Verisae leverages proprietary software to help large companies with carbon dioxide management, water management, and waste management, among other things. Heavy hitters like Costco, Walmart, Target, and Whole Foods are among the 50 large businesses that Verisae works with. And Hepperla believes that the death of the climate bill won’t stop most of these companies from doggedly pursuing sustainability.
“There are three primary reasons why you’ll focus on sustainability: regulatory compliance, brand reputation and risk, and operational efficiency,” he explains. “[The bill] will slow down momentum as it relates to carbon markets, but there are still plenty of reasons to look at sustainability.”

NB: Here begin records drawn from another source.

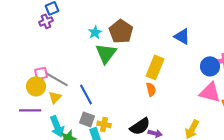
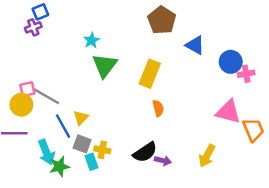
brown pentagon: (121, 31) -> (162, 20), moved
blue circle: (210, 66) -> (231, 62), moved
yellow rectangle: (155, 67) -> (150, 74), moved
blue line: (86, 94) -> (63, 126), moved
yellow triangle: (55, 97) -> (81, 118), moved

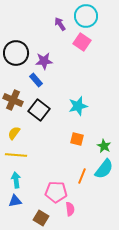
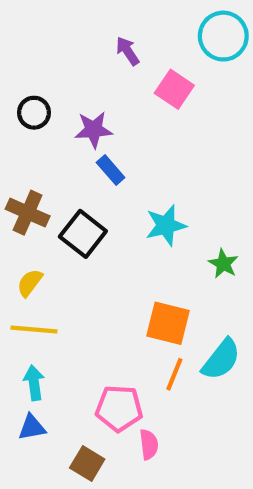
cyan circle: (86, 16) -> (223, 36), moved
black circle: (16, 53) -> (34, 113), size x0.6
blue rectangle: (36, 80) -> (111, 170), moved
orange square: (77, 139) -> (168, 323), moved, size x1.5
green star: (104, 146) -> (223, 264), moved

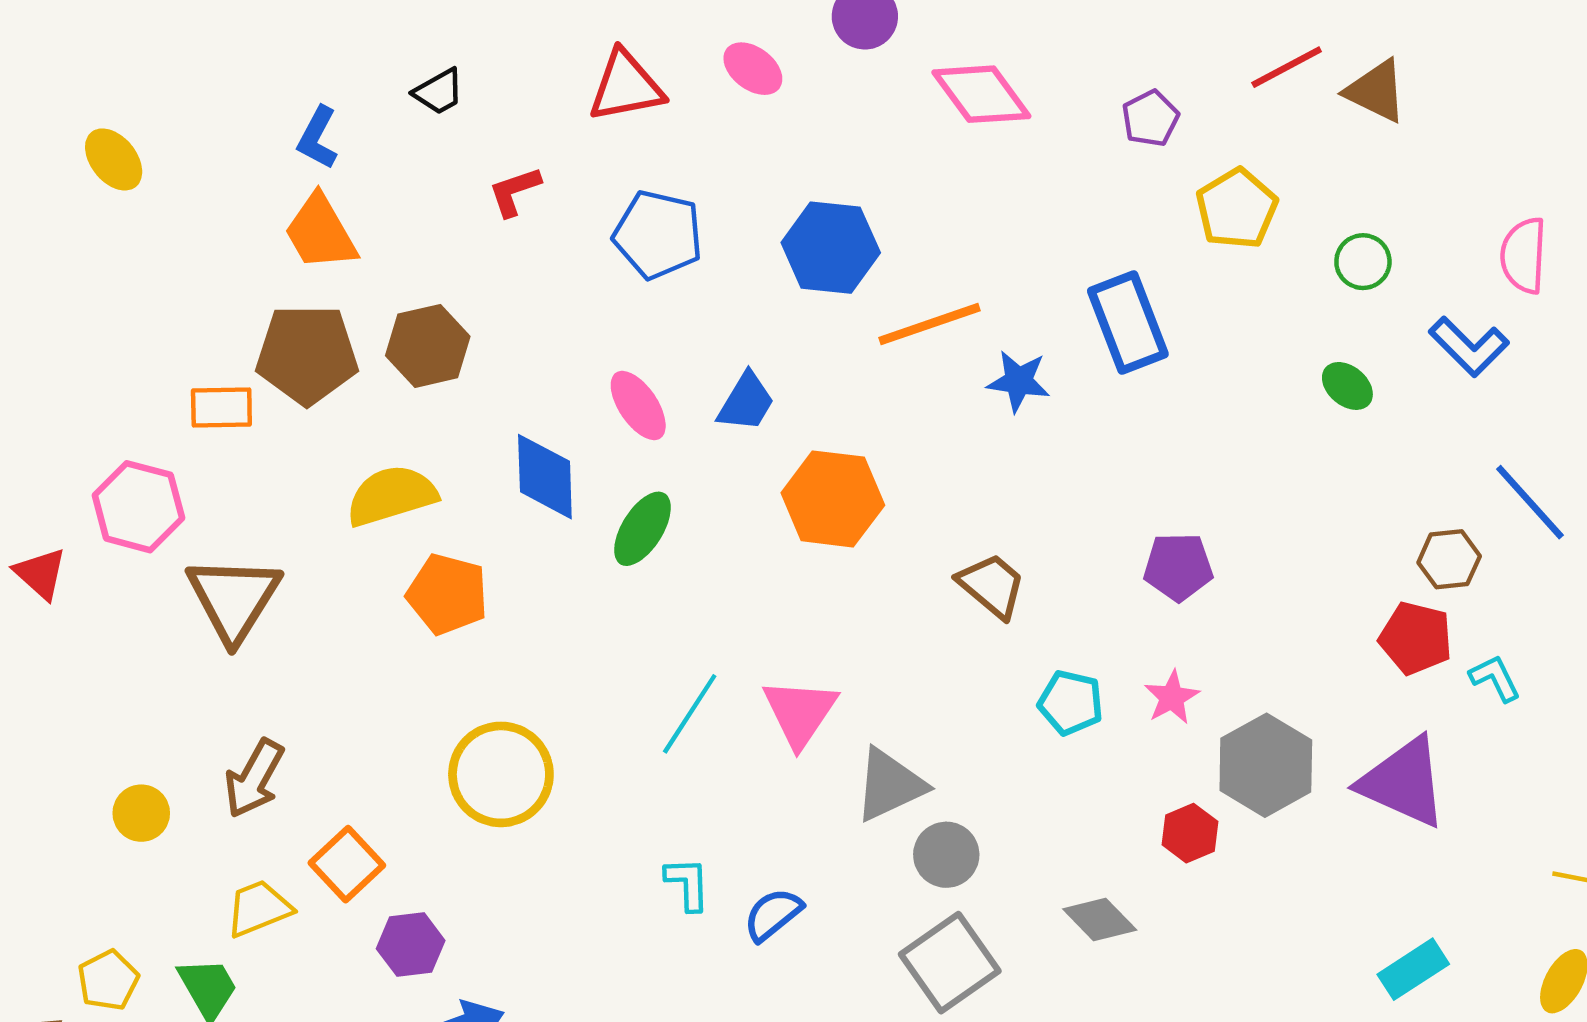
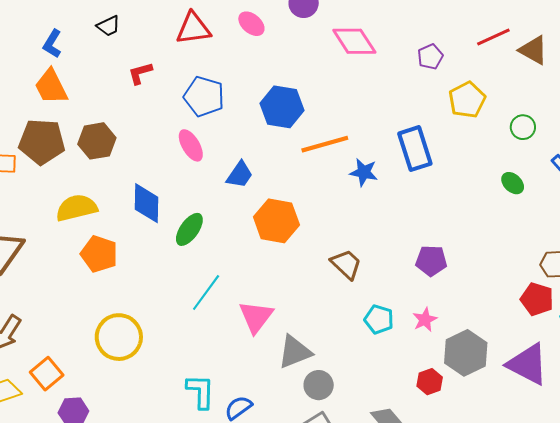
pink ellipse: (638, 405) -> (191, 145), moved
cyan line: (690, 714) -> (206, 292), moved
cyan L-shape: (688, 884) -> (201, 391), size x1.4

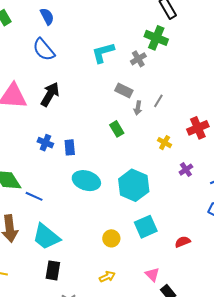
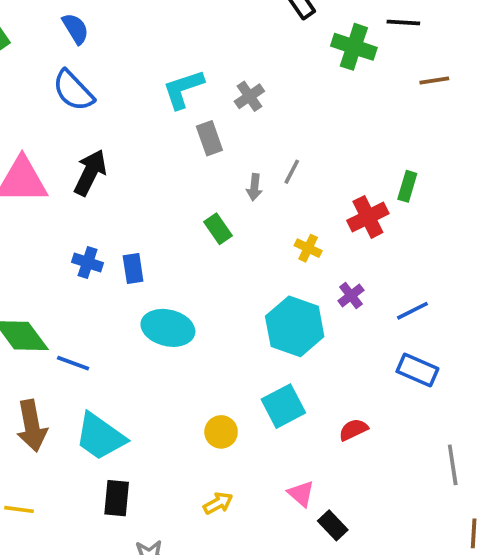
green cross: (156, 38) -> (354, 47), moved
gray rectangle: (124, 91) -> (209, 138), moved, turned 48
cyan hexagon: (134, 185) -> (295, 326), moved

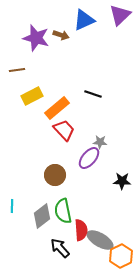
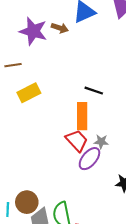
orange rectangle: (57, 108) -> (82, 116), moved, turned -50
red trapezoid: (64, 130) -> (77, 141), moved
brown circle: (55, 175) -> (27, 202), moved

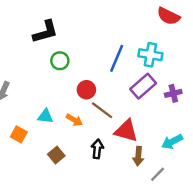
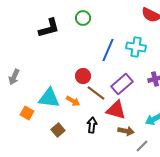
green circle: (60, 61) -> (83, 18), moved
purple rectangle: (143, 86) -> (122, 84), moved
cyan triangle: (45, 116) -> (49, 98), size x1.6
brown arrow: (138, 156) -> (126, 131), turned -84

Companies like Walmart and Whole Foods have built brand reputations around their green initiatives. And in many cases, lowering carbon emissions goes hand in hand with energy–and cost–savings.
Of course, Verisae targets a specific subset of companies. Coal plants and oil companies, for example, don’t really have much of a brand reputation to bank on. “We’re not going after big emitters. We’re going after folks that can see
significant reduction in costs if they focus on sustainability. They have the
potential for brand risk,” Hepperla says.
So while this may be a grim month in the annals of U.S. environmental history, take heart–big business is slowly catching on to the long-term importance of sustainability.